Formation (1997–1999) 
In 1997, lead singer and guitarist Gared O'Donnell started the band with guitarist Matt Bellinger, bassist Aaron Wise and drummer Mike Ricketts. Shortly after the band self-released a self-titled EP in 1998, Wise was replaced by Jamie Drier. Deep Elm later reissued the EP in August 1999. They also released the 7" single "Fucking Fight" on Steve Aoki's Dim Mak Records later that same year.

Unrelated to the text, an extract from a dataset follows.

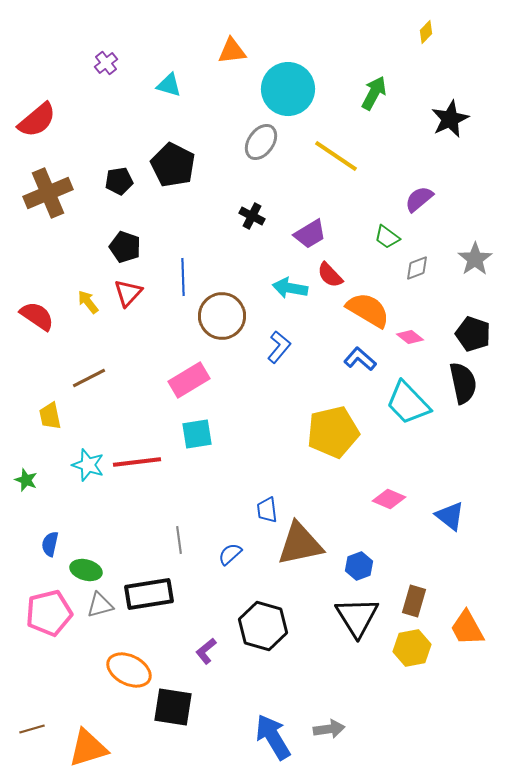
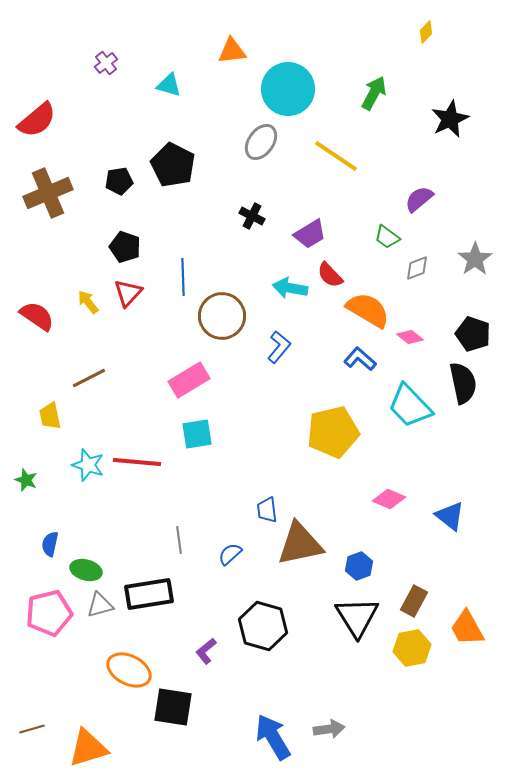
cyan trapezoid at (408, 403): moved 2 px right, 3 px down
red line at (137, 462): rotated 12 degrees clockwise
brown rectangle at (414, 601): rotated 12 degrees clockwise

Intermediate years (1999–2006) 
In 1999, Planes Mistaken for Stars moved to Denver, Colorado. After the move, the band recorded their second release for Deep Elm, Knife In The Marathon. In 2001, the band signed to Gainesville, Florida's No Idea Records to release Fuck with Fire. The next year they released an EP titled Spearheading the Sin Movement and also made an appearance on Black on Black: A Tribute to Black Flag, a tribute to the hardcore punk band Black Flag.

In 2003, Planes saw its second line up change. Jamie Drier left the band and was replaced by Chuck French, formerly of the band Peralta. Chuck played his first show with Planes on November 2, 2003.

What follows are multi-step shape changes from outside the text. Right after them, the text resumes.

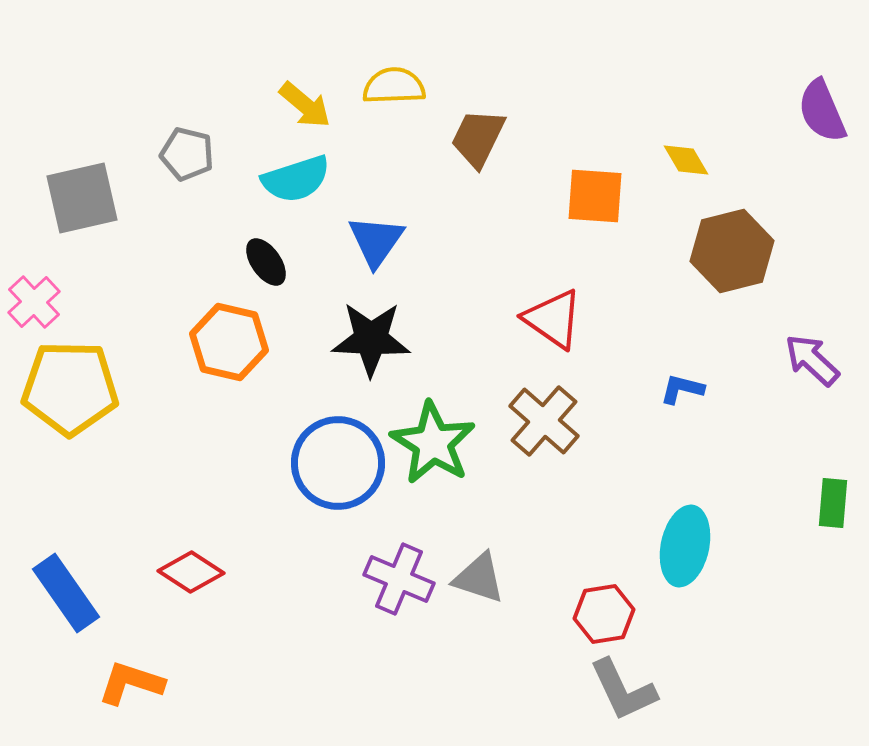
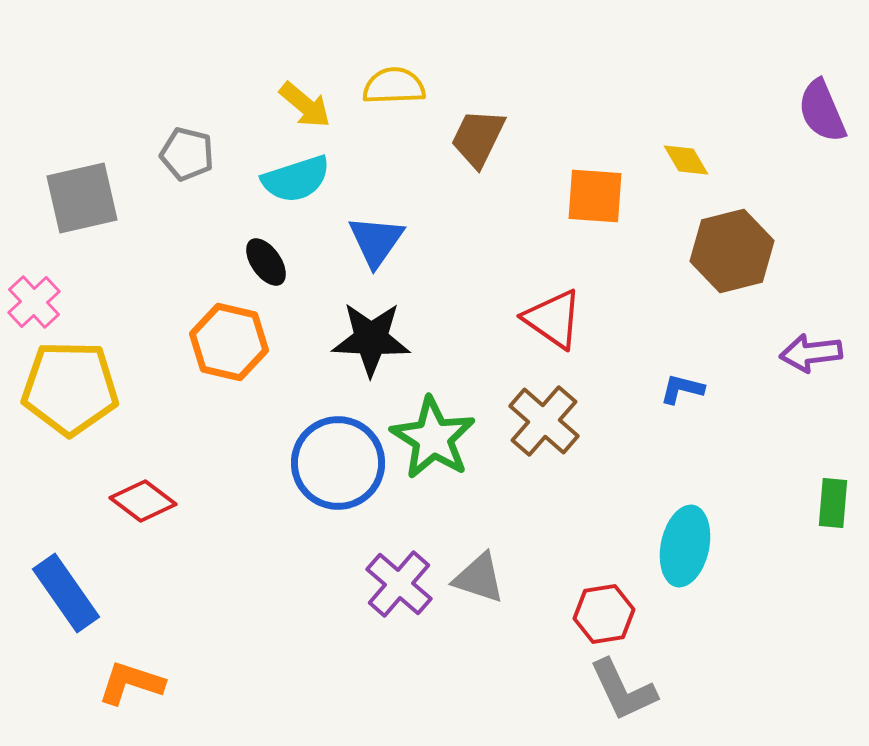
purple arrow: moved 1 px left, 7 px up; rotated 50 degrees counterclockwise
green star: moved 5 px up
red diamond: moved 48 px left, 71 px up; rotated 4 degrees clockwise
purple cross: moved 5 px down; rotated 18 degrees clockwise
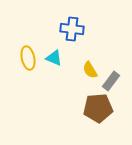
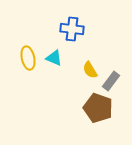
brown pentagon: rotated 24 degrees clockwise
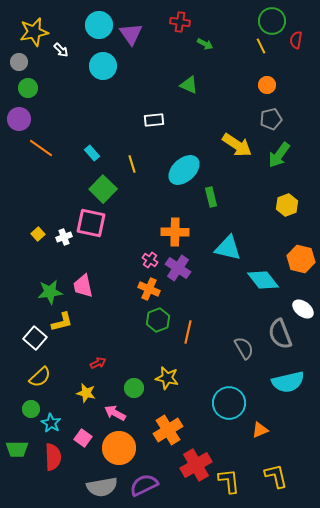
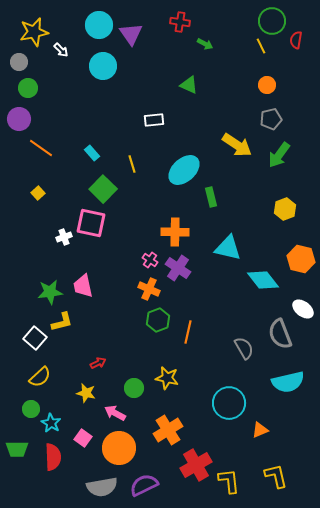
yellow hexagon at (287, 205): moved 2 px left, 4 px down
yellow square at (38, 234): moved 41 px up
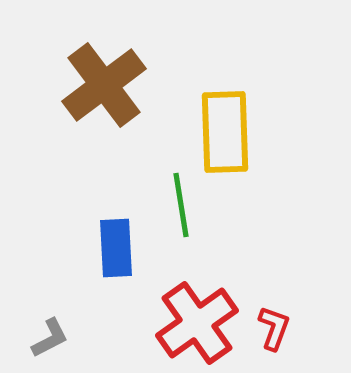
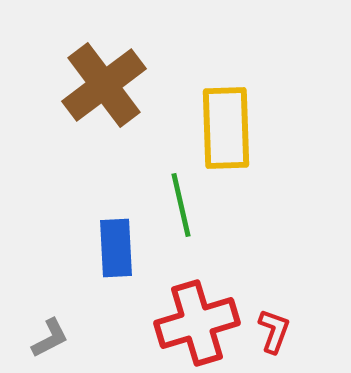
yellow rectangle: moved 1 px right, 4 px up
green line: rotated 4 degrees counterclockwise
red cross: rotated 18 degrees clockwise
red L-shape: moved 3 px down
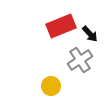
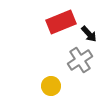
red rectangle: moved 4 px up
black arrow: moved 1 px left
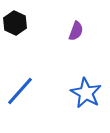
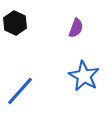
purple semicircle: moved 3 px up
blue star: moved 2 px left, 17 px up
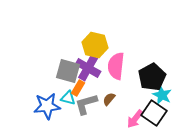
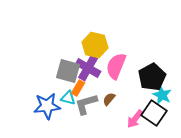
pink semicircle: rotated 16 degrees clockwise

Later that year, Planes recorded Up in Them Guts with A. J. Mogis, whose most notable work is with Saddle Creek artists Bright Eyes and The Faint. Up in Them Guts was released in 2004 on No Idea. To promote the record, the band took on one of the lengthiest tour schedules of their career, covering the United States and Europe with bands such as The Ataris, Cursive, Against Me!, Dillinger Escape Plan, Hot Water Music and High on Fire on six separate tours. They also made festival appearances at Skate and Surf Fest, Strhess Fest, and Hellfest. In 2005, Planes completed three additional headlining tours; one in the United Kingdom, and two in the United States.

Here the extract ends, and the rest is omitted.